Page-level text extractions:
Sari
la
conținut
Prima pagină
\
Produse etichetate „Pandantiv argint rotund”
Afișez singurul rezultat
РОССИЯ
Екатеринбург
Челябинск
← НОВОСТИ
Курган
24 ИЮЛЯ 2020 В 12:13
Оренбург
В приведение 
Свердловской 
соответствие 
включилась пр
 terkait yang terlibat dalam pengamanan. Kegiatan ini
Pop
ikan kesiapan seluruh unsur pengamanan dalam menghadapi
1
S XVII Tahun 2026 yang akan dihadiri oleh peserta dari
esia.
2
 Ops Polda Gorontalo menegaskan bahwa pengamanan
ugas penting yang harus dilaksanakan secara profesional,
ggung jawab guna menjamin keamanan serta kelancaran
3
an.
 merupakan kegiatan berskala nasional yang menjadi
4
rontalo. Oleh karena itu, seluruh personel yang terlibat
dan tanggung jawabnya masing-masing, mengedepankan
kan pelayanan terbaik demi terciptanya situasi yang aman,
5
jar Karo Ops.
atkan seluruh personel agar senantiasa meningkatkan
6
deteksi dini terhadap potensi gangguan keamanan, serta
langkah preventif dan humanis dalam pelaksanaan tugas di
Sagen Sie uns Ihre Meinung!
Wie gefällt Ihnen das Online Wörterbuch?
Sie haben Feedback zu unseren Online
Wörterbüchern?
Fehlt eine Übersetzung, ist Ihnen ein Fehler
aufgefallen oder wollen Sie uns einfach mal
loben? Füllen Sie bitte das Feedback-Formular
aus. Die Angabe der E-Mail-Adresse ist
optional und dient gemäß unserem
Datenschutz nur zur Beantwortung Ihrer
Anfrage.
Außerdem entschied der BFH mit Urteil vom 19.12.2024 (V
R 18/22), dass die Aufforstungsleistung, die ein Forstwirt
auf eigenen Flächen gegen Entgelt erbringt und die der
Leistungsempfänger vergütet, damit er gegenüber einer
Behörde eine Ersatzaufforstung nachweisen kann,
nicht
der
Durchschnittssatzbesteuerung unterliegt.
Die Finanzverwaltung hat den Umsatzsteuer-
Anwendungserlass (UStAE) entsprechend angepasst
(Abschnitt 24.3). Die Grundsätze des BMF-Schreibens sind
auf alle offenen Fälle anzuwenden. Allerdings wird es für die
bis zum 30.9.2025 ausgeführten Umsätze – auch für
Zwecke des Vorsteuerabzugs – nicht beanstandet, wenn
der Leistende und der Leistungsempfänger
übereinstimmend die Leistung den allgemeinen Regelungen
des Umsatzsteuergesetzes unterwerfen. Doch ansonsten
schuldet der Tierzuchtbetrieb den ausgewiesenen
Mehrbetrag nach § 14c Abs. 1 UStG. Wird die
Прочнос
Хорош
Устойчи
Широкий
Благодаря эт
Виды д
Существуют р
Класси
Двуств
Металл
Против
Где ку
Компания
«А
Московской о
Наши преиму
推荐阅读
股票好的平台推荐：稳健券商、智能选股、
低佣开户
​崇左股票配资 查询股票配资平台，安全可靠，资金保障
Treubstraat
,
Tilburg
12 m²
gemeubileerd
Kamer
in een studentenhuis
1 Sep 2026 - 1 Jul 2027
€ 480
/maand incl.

About this task ▸ Locate the word "Leistungsempfänger" in the entries, and copy every line where it is found.

Finished task ▸
Leistungsempfänger vergütet, damit er gegenüber einer
der Leistende und der Leistungsempfänger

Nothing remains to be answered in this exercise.